おサル妻との山旅を中心に日々の出来事を綴ってみます。

名建築シリーズ25

郡山市郡山公会堂

℡)024‐934‐1212

 

往訪日:2023年7月30日

所在地:福島県郡山市麗山1‐8‐4

開館時間:9:00~21:00

アクセス:東北道・郡山ICから約15分

駐車場:麗山地区立体駐車場(1時間無料)

※イベントのない日は閉鎖

■設計:矢橋賢吉

■施工:清水組(現清水建設)

■竣工:1924年

■登録有形文化財(2003年指定)

 

《意外に侮れない地方のプチ名建築》

※幾つかの写真をネットより拝借いたしました。

 

ひつぞうです。遥々福島県まで来たので地方の名建築を歩いてみました。訪れたのは郡山公会堂。1924(大正13)年に市制施行を記念して建てられた公会堂で、2002(平成14)年には国の登録有形文化財に指定されました。以下、往訪記です。

 

★ ★ ★

 

JR郡山駅の西方に麗山地区がある。緑豊かな麗山公園を始め、幾つもの公園に取り囲まれ、近傍のNHK郡山放送局の白い建物がアクセントになっている。そんな静かな佇まいの一角に郡山公会堂はある。

 

矢橋賢吉翁

 

設計監修は矢橋賢吉(1869‐1927)。施工は清水組(現在の清水建設)。矢橋は大蔵省営繕官僚。つまり、役人自身が図面を引いていた時代の、近代公共建築のパイオニアのひとりで、辰野金吾等の薫陶を受け、国会議事堂の設計にも携わった。また、矢橋家といえば古くから続く大垣(岐阜県)の大素封家として知られ、戦後のビルモザイク画(大名古屋ビルヂング、中日ビルなど)を手掛けた画家、矢橋六郎は従弟にあたる。

 

(参考資料)

(旧大名古屋ビルヂングのホールを飾った《海》。
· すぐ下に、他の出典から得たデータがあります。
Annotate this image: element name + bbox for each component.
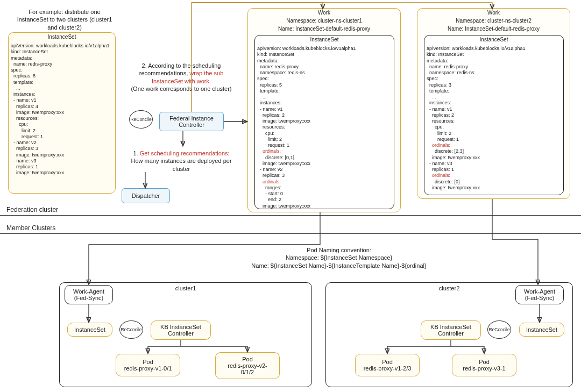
step1-prefix: 1. xyxy=(133,150,139,156)
reconcile-c1: ReConcile xyxy=(119,320,143,339)
cluster2-work-agent: Work-Agent (Fed-Sync) xyxy=(515,285,564,304)
source-instanceset: InstanceSet apiVersion: workloads.kubebl… xyxy=(8,32,116,194)
step2-annotation: 2. According to the scheduling recommend… xyxy=(125,62,238,92)
work2-instanceset: InstanceSet apiVersion: workloads.kubebl… xyxy=(424,35,564,195)
dispatcher: Dispatcher xyxy=(122,188,170,203)
cluster2-pod1: Pod redis-proxy-v1-2/3 xyxy=(355,354,420,376)
work2-is-title: InstanceSet xyxy=(424,35,563,44)
reconcile-fed: ReConcile xyxy=(129,110,153,129)
work1-name: Name: InstanceSet-default-redis-proxy xyxy=(248,25,400,33)
cluster2-pod2: Pod redis-proxy-v3-1 xyxy=(452,354,516,376)
source-is-title: InstanceSet xyxy=(9,33,115,41)
example-note: For example: distribute one InstanceSet … xyxy=(16,8,113,31)
member-clusters-label: Member Clusters xyxy=(6,224,55,232)
work1: Work Namespace: cluster-ns-cluster1 Name… xyxy=(247,8,401,212)
pod-naming-l2: Namespace: ${InstanceSet Namespace} xyxy=(286,254,392,261)
federal-instance-controller: Federal Instance Controller xyxy=(159,112,224,131)
federation-cluster-label: Federation cluster xyxy=(6,206,58,213)
work1-ns: Namespace: cluster-ns-cluster1 xyxy=(248,17,400,25)
step1-highlight: Get scheduling recommendations: xyxy=(140,150,230,156)
step1-suffix: How many instances are deployed per clus… xyxy=(131,158,231,172)
cluster1-pod1: Pod redis-proxy-v1-0/1 xyxy=(116,354,180,376)
reconcile-c2: ReConcile xyxy=(487,320,511,339)
work1-yaml: apiVersion: workloads.kubeblocks.io/v1al… xyxy=(255,44,394,211)
cluster1-work-agent: Work-Agent (Fed-Sync) xyxy=(65,285,113,304)
work1-instanceset: InstanceSet apiVersion: workloads.kubebl… xyxy=(254,35,394,209)
step1-annotation: 1. Get scheduling recommendations: How m… xyxy=(125,149,238,173)
work2: Work Namespace: cluster-ns-cluster2 Name… xyxy=(417,8,570,199)
source-is-yaml: apiVersion: workloads.kubeblocks.io/v1al… xyxy=(9,41,115,179)
work1-is-title: InstanceSet xyxy=(255,35,394,44)
divider-2 xyxy=(0,233,581,234)
work2-name: Name: InstanceSet-default-redis-proxy xyxy=(417,25,570,33)
cluster1-pod2: Pod redis-proxy-v2- 0/1/2 xyxy=(215,352,280,379)
pod-naming: Pod Naming convention: Namespace: ${Inst… xyxy=(237,246,441,269)
pod-naming-l3: Name: ${InstanceSet Name}-${InstanceTemp… xyxy=(251,262,426,269)
work2-yaml: apiVersion: workloads.kubeblocks.io/v1al… xyxy=(424,44,563,193)
cluster1-kb-controller: KB InstanceSet Controller xyxy=(151,320,211,340)
cluster2-kb-controller: KB InstanceSet Controller xyxy=(421,320,481,340)
work2-ns: Namespace: cluster-ns-cluster2 xyxy=(417,17,570,25)
pod-naming-l1: Pod Naming convention: xyxy=(307,247,371,253)
step2-suffix: (One work corresponds to one cluster) xyxy=(131,85,231,92)
cluster2-instanceset: InstanceSet xyxy=(519,323,564,337)
work1-title: Work xyxy=(248,9,400,17)
work2-title: Work xyxy=(417,9,570,17)
cluster1-instanceset: InstanceSet xyxy=(67,323,112,337)
divider-1 xyxy=(0,215,581,216)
新ビルの車寄せに移築された。さすがはアートの三菱地所)

 

公共建築、とりわけ県庁舎などを多数手掛けたこともあり、その殆どが建替えられ、矢橋作品の現存数は少ない。その意味でも公会堂は貴重な作例といえる。オランダのハーグ平和宮をモデルにしていると言われるが、実設計は部下だった荻原貞雄が当たっている。

 

★ ★ ★

 

 

公会堂の向かいに中央公民館・勤労青少年ホームが建っているが、この駐車場は関係者以外は停車できない。道路を挟んだ立体駐車場に止めよう。2時間は無料だ。

 

「太っ腹だにゃ」サル

 

 

ここだよ。

 

「めっちゃ綺麗じゃね」サル 昨日できたばかりみたい

 

 

登録有形文化財の指定をうけた二年後の2004年に大規模な外観復元工事が施されたそうだ。それでも20年以上経っている。大切にされているのが理解できるね。ちなみにモデルと言われるオランダのハーグ平和宮はこんなデザインだよ。

 

(参考資料)

ハーグ平和宮(1905年)

 

「確かによく似ているにゃ」サル 塔が寸詰まりだけど

 

典型的なネオ・ルネサンス様式だね。明治から大正にかけての日本の洋風建築はほぼこれだ。ただ、贅沢な物言いかもしれないが、名建築は古色を帯びていないとピンとこない。あまりに綺麗に改修されていて(笑)。

 

 

それでは拝見。

 

 

「ふむふむ」サル どーでもいいけどメッチャ暑い

 

 

アーチと支柱は白御影石だ。

 

 

足許には色違いの石材によるデザインも。

 

 

扉はセセッション風だね。

 

 

側壁のアーチと飾り窓も美しい。

 

 

ということで内部には入れないのであった。

 

(参考資料)

 

実際はこんな感じらしい。

 

 

納得いかないのでお隣の中央公民館に取材してみた。

 

「公会堂の内部は観れないのですかの」サル

 

イベントがない日に限り、事前に申し込めば案内してくれるそうだ。なんだよ。調べておくんだった。

 

「ちょうど何もない日だったのに」サル 間がわる~い

 

いつもの事だよ。

 

 

ちなみにこの中央公民館の設計はNTTファシリティーズ。2015年3月竣工だ。

 

「やっぱりキレイだの」サル

 

 

内壁は公会堂の意匠に合わせてあるんだよ。折角なので展望台に上がってみよう。

 

 

エレベーターホールも凝っているんだよね。ここから天井を見上げると…

 

 

ほら。巻貝みたいでしょ。

 

 

「誰もいないね」サル

 

こう暑いとね(笑)。ほとんどサウナ状態。

 

 

でも眺望は最高!

 

「あのビルなに?」サル💦 汗がとまらん

 

左の鉄塔はNHK郡山放送局だね。その左隣の高いビルがJR郡山駅の辺りだよ。

 

 

なかなかいい眺めだった。春は桜、秋は紅葉で見応えがある。一度は訪ねてみる価値ありだ。この日は土産を買って横浜に戻ることにした。まだまだ落穂拾いの旅はできそうだ。

 

「またくゆ」サル 温泉でお願いすゆ♪

 

(おわり)

 

ご訪問ありがとうございます。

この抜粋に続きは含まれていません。